Elizabeth Comper was watching the news one night and was horrified by a spate of anti-Semitic incidents in her own hometown of Toronto: swastikas drawn on doors and cars, defiled gravestones, ugly graffiti.
So the 59-year-old former elementary school teacher cornered her husband in the bathroom the next morning and insisted he do something.
Tony Comper listened. As president and CEO of the Bank of Montreal, Comper, 60, is one of the most influential financial leaders in North America. He had the connections and persuasive powers to make a difference.
“I was watching as they interviewed Jewish children and I thought: Oh my gosh, how must they feel about it. And then I really thought it was important, how they felt, their fears; it was our problem, too, it wasn’t just a Jewish problem,” Elizabeth Comper, a Protestant, said during an interview at the bank’s executive conference room in downtown Toronto.
That morning chat led to the recent launch of Fighting Anti-Semitism Together. The coalition is the first in Canada comprised of non-Jewish members of the business community to fight anti-Semitism.

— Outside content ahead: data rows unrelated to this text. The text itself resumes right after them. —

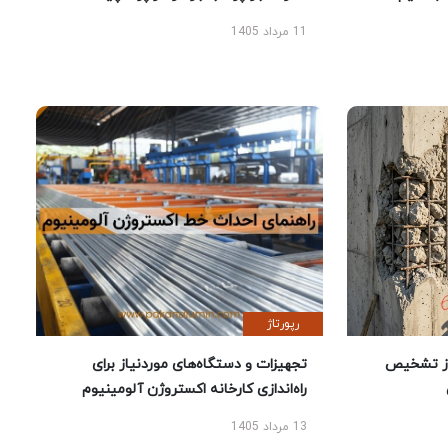
11 مرداد 1405
رپورتاژ
ز تشخیص
تجهیزات و دستگاه‌های موردنیاز برای
راه‌اندازی کارخانه اکستروژن آلومینیوم
13 مرداد 1405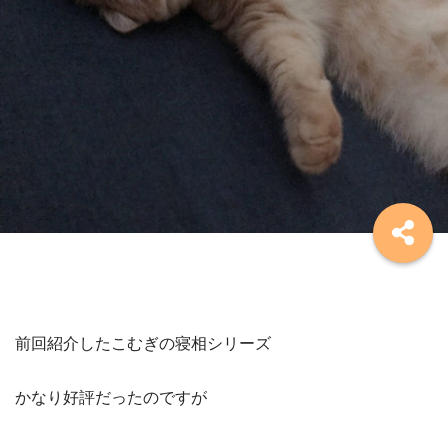
前回紹介したこむぎの寝相シリーズ
かなり好評だったのですが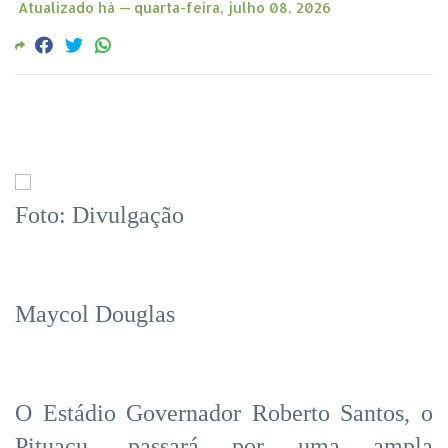
Atualizado há —
quarta-feira, julho 08, 2026
Foto: Divulgação
Maycol Douglas
O Estádio Governador Roberto Santos, o
Pituaçu, passará por uma ampla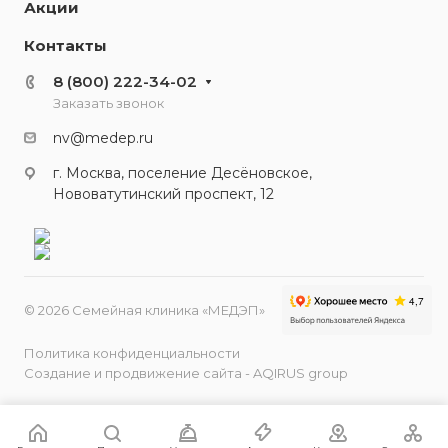
Акции
Контакты
8 (800) 222-34-02
Заказать звонок
nv@medep.ru
г. Москва, поселение Десёновское,
Нововатутинский проспект, 12
© 2026 Семейная клиника «МЕДЭП»
Политика конфиденциальности
Создание и продвижение сайта - AQIRUS group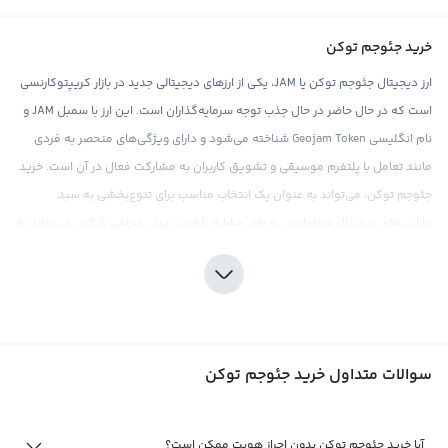
خرید جئوجم توکن
ارز دیجیتال جئوجم توکن یا JAM، یکی از ارزهای دیجیتالی جدید در بازار کریپتوکارنسی
است که در حال حاضر در حال جذب توجه سرمایه‌گذاران است. این ارز با سمبل JAM و
نام انگلیسی Geojam Token شناخته می‌شود و دارای ویژگی‌های منحصر به فردی
مانند تعامل با پلتفرم موسیقی و تشویق کاربران به مشارکت فعال در آن است. خرید
جئوجم توکن، می‌تواند به عنوان یک انتخاب مناسب برای تنوع‌بخشی به سبد
دارایی‌های دیجیتال شما باشد. به طور مشابه با خرید ریپل، صرافی رابکس می‌تواند به
شما در خرید این ارز دیجیتال کمک کند.
با توجه به نوسانات شدیدی که در بازار کریپتوکارنسی وجود دارد، خرید هرگونه ارز
دیجیتال نیازمند دقت و توجه به جزئیات است. صرافی رابکس با ارائه قیمت‌های رقابتی
و کارمزد پایین، تجربه خریدی مطلوب را برای کاربران خود فراهم می‌کند. همچنین، این
سوالات متداول خرید جئوجم توکن
صرافی با ابزارهای تحلیلی و اطلاعات به‌روز بازار، به شما در تحقیقات و تصمیم‌گیری‌های
مربوط به خرید جئوجم توکن کمک خواهد کرد. در نهایت، باید توجه داشت که هر
سرمایه‌گذاری نیاز به تحقیقات کامل و درک عمیق از بازار دارد و دقت در انتخاب صرافی
آیا خرید جئوجم توکن بدون احراز هویت ممکن است؟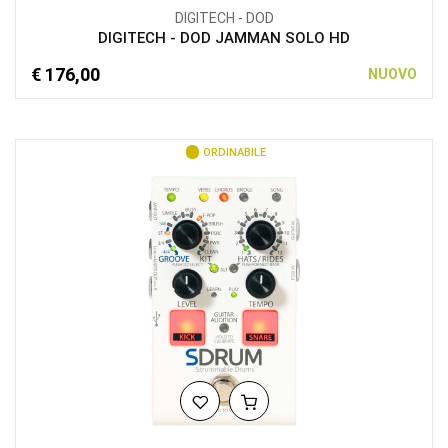
DIGITECH - DOD
DIGITECH - DOD JAMMAN SOLO HD
€ 176,00
NUOVO
ORDINABILE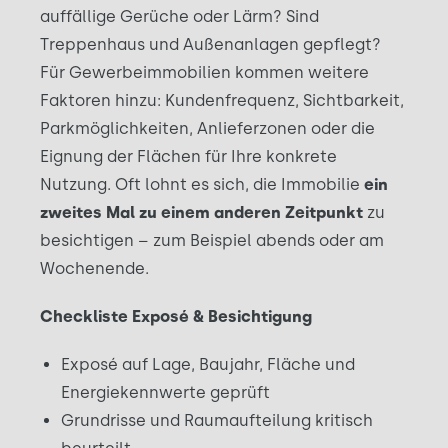
auffällige Gerüche oder Lärm? Sind
Treppenhaus und Außenanlagen gepflegt?
Für Gewerbeimmobilien kommen weitere
Faktoren hinzu: Kundenfrequenz, Sichtbarkeit,
Parkmöglichkeiten, Anlieferzonen oder die
Eignung der Flächen für Ihre konkrete
Nutzung. Oft lohnt es sich, die Immobilie
ein
zweites Mal zu einem anderen Zeitpunkt
zu
besichtigen – zum Beispiel abends oder am
Wochenende.
Checkliste Exposé & Besichtigung
Exposé auf Lage, Baujahr, Fläche und
Energiekennwerte geprüft
Grundrisse und Raumaufteilung kritisch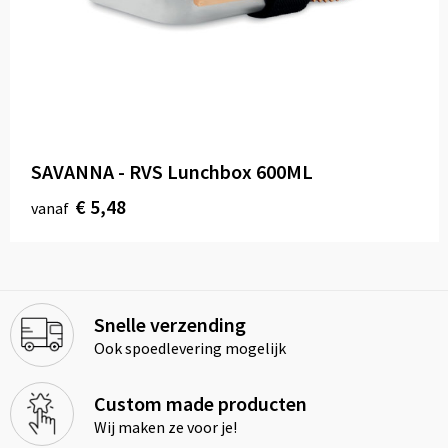
SAVANNA - RVS Lunchbox 600ML
€ 5,48
vanaf
Snelle verzending
Ook spoedlevering mogelijk
Custom made producten
Wij maken ze voor je!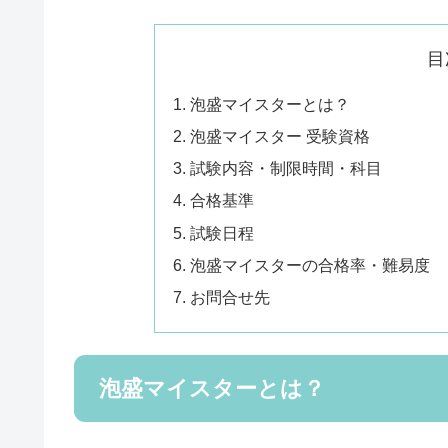
目
泡盛マイスターとは？
泡盛マイスター 受験資格
試験内容・制限時間・科目
合格基準
試験日程
泡盛マイスターの合格率・難易度
お問合せ先
泡盛マイスターとは？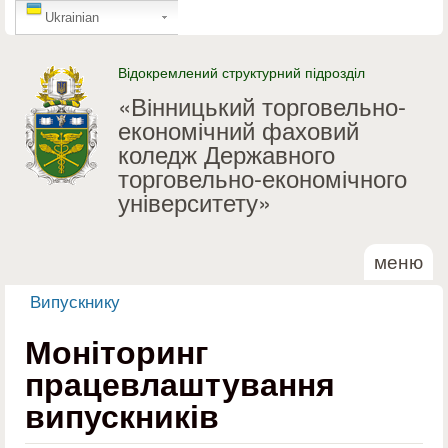
GTranslate
Перейти до основного
Ukrainian
матеріалу
Відокремлений структурний підрозділ
«Вінницький торговельно-
економічний фаховий
коледж Державного
торговельно-економічного
університету»
меню
Випускнику
Ви є тут
Моніторинг
працевлаштування
випускників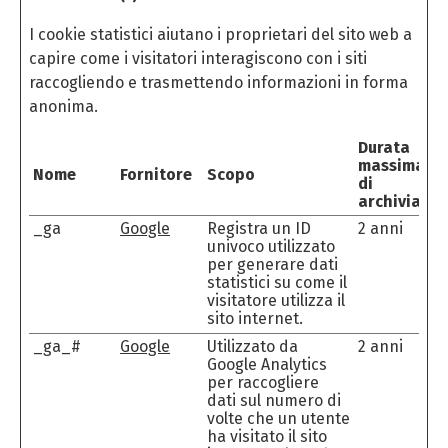
I cookie statistici aiutano i proprietari del sito web a
capire come i visitatori interagiscono con i siti
raccogliendo e trasmettendo informazioni in forma
anonima.
Durata
massima
Nome
Fornitore
Scopo
di
archiviazio
_ga
Google
Registra un ID
2 anni
univoco utilizzato
per generare dati
statistici su come il
visitatore utilizza il
sito internet.
_ga_#
Google
Utilizzato da
2 anni
Google Analytics
per raccogliere
dati sul numero di
volte che un utente
ha visitato il sito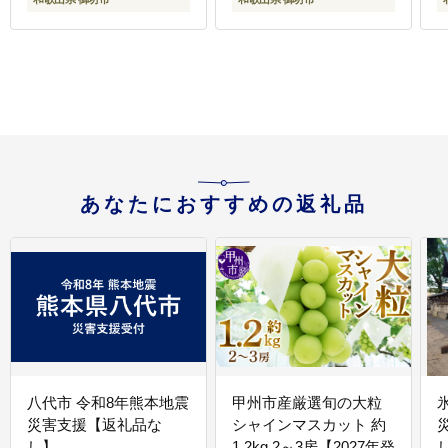
あなたにおすすめの返礼品
八代市 令和8年熊本地震
甲州市産厳選旬の大粒
災害支援【返礼品な
シャインマスカット 約
し】
1.2kg 2～3房【2027年発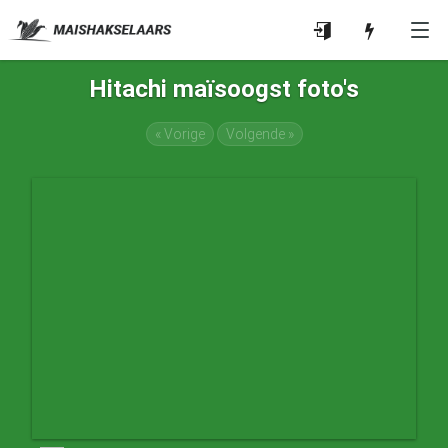
Hitachi maïsoogst foto's
« Vorige
Volgende »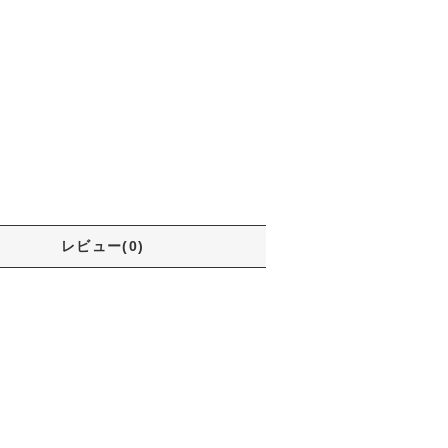
レビュー(0)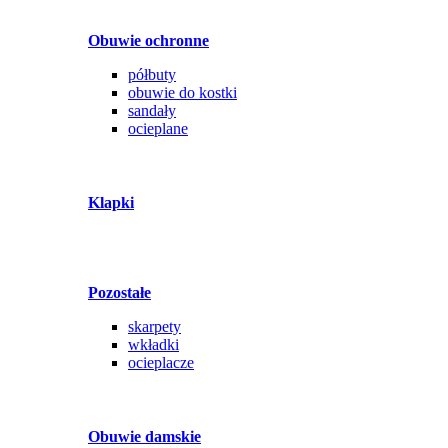
Obuwie ochronne
półbuty
obuwie do kostki
sandały
ocieplane
Klapki
Pozostałe
skarpety
wkładki
ocieplacze
Obuwie damskie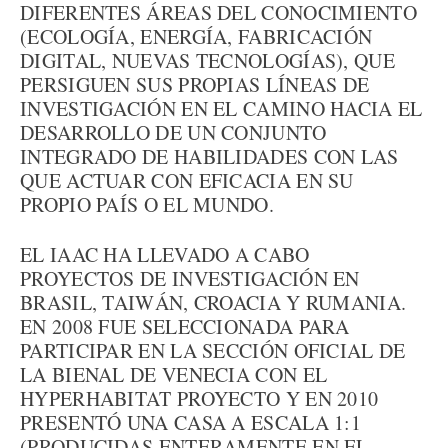
DIFERENTES ÁREAS DEL CONOCIMIENTO
(ECOLOGÍA, ENERGÍA, FABRICACIÓN
DIGITAL, NUEVAS TECNOLOGÍAS), QUE
PERSIGUEN SUS PROPIAS LÍNEAS DE
INVESTIGACIÓN EN EL CAMINO HACIA EL
DESARROLLO DE UN CONJUNTO
INTEGRADO DE HABILIDADES CON LAS
QUE ACTUAR CON EFICACIA EN SU
PROPIO PAÍS O EL MUNDO.
EL IAAC HA LLEVADO A CABO
PROYECTOS DE INVESTIGACIÓN EN
BRASIL, TAIWÁN, CROACIA Y RUMANIA.
EN 2008 FUE SELECCIONADA PARA
PARTICIPAR EN LA SECCIÓN OFICIAL DE
LA BIENAL DE VENECIA CON EL
HYPERHABITAT PROYECTO Y EN 2010
PRESENTÓ UNA CASA A ESCALA 1:1
(PRODUCIDAS ENTERAMENTE EN EL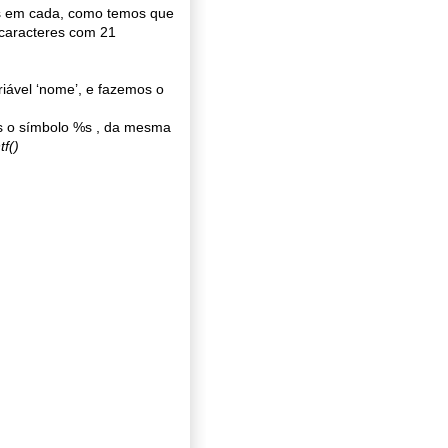
es em cada, como temos que
 caracteres com 21
iável ‘nome’, e fazemos o
os o símbolo %s , da mesma
tf()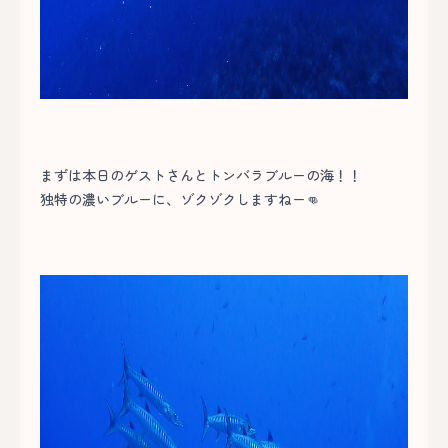
まずは本日のゲストさんとトンバラブルーの海！！
独特の濃いブルーに、ゾクゾクしますねー👊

The executive vice president of B’nai Brith Canada, Frank Dimant, said the project is giving “a sense of comfort” to the country’s nearly 350,000 Jews.
Rising reports of anti-Semitism
The number of anti-Semitic incidents reported to B’nai Brith’s hot line reached a record 857 last year in Canada, where numerous white supremacist, skinhead and neo-Nazi groups are active. That was a jump of 47 percent from 2003 and a 295 percent spike since 1994.
By comparison, the Anti-Defamation League reported in April that anti-Semitic acts in the United States increased 17 percent in 2004. Most Jewish groups say such incidents are widely underreported because Jews fear repercussions.
“My wife, Elizabeth, and I believe that in the end, this is a crisis that must be resolved by non-Jews,” Comper, a Roman Catholic, said in a speech before the Empire Club of Canada, the country’s oldest and most prestigious speakers forum.
“Non-Jews must join the battle against what has been described sadly, but accurately, as the oldest and the longest of hatreds,” he said.
The speech provoked some tears and one of the longest standing ovations ever, said the organization’s president, Bart Mindszenthy. “Even longer than the ovations for the Dalai Lama, Bill Gates and Ronald Reagan.”
Businesses use financial muscle, influence
Elizabeth Comper's first idea was to offer a reward leading to an arrest in the incidents she had seen reported on TV. But as she and her husband talked with Jewish friends, they decided they could do more. They started calling other business leaders.
“We asked them two things,” Comper said. “One of which was: Would you be prepared to lend your personal name and your company’s name in visible support — stand up and be counted? And two, would you give us $10,000 to help fund the development material?”
They signed up 21 business leaders, including John Hunkin, CEO of Canadian Imperial Bank of Commerce, and Timothy J. Hearn, chairman and president of Imperial Oil Ltd.
The government also has reacted to the rise in anti-Semitic acts. In March, it deported Ernst Zundel, a white supremacist who is author of a book titled “The Hitler We Loved and Why” and denies the Holocaust occurred. He was sent back to his native Germany, where he faces charges of inciting hatred.
Effort in the schools
The first project undertaken by FAST is a four-part DVD series — “Choose Your Voice” — to be released in September in Ontario schools.
The video shows three Holocaust survivors, a former white supremacist, a woman who witnessed the 1994 genocide in Rwanda and a black hockey player who suffered racism talking about their experiences.
The business group hopes such educational materials will discourage anti-Semitic incidents like one earlier this year involving students at a private school that shocked the Toronto community.
Three 10th-graders at an all-boys school created Internet chat rooms named the “Gas Chamber” and “the Reichstag” on a student site, where they posted old images of Jews being tortured and sent to gas chambers.
When students at a nearby all-girls school complained, the boys responded with e-mails calling one of the girls a Jew “who should be thrown in an oven with the rest of them” and a “hooknosed parasite.”
Teaching witnesses to speak out
The three boys — one of whom is Jewish — were expelled and four others were suspended for knowing about the chat rooms and not telling.
The Compers hope to touch youngsters like them with their DVD.
In the video, a Jewish man recalls how as a youngster, he was beaten by a bunch of thugs.
Elizabeth Comper described the man's recollection: “And he’s laying there and he looks up and he sees a lady looking (down) the window at him and he says in the video: ‘I forgave the perpetrators years ago. I have never, ever been able to forgive that lady that left me, a 5-year-old laying on the grass, just left me there.”’
“So we’re trying to teach kids, too, that to witness it and to be silent is not proper.”